→ Collected data

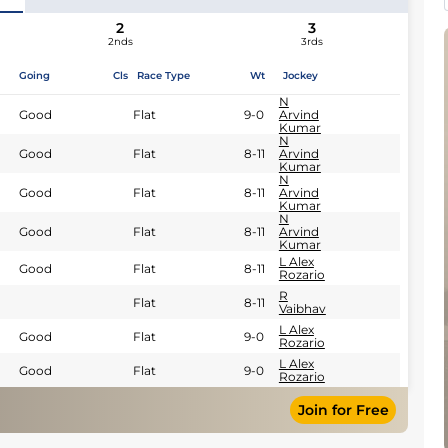
2
3
2nds
3rds
Going
Cls
Race Type
Wt
Jockey
N
Good
Flat
9-0
Arvind
Kumar
N
Good
Flat
8-11
Arvind
Kumar
N
Good
Flat
8-11
Arvind
Kumar
N
Good
Flat
8-11
Arvind
Kumar
L Alex
Good
Flat
8-11
Rozario
R
Flat
8-11
Vaibhav
L Alex
Good
Flat
9-0
Rozario
L Alex
Good
Flat
9-0
Rozario
Join for Free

→ What you will do
Set down a word-for-word copy of the records, dropping any picture.

→ Written solution
2
3
2nds
3rds
Going
Cls
Race Type
Wt
Jockey
N
Good
Flat
9-0
Arvind
Kumar
N
Good
Flat
8-11
Arvind
Kumar
N
Good
Flat
8-11
Arvind
Kumar
N
Good
Flat
8-11
Arvind
Kumar
L Alex
Good
Flat
8-11
Rozario
R
Flat
8-11
Vaibhav
L Alex
Good
Flat
9-0
Rozario
L Alex
Good
Flat
9-0
Rozario
Join for Free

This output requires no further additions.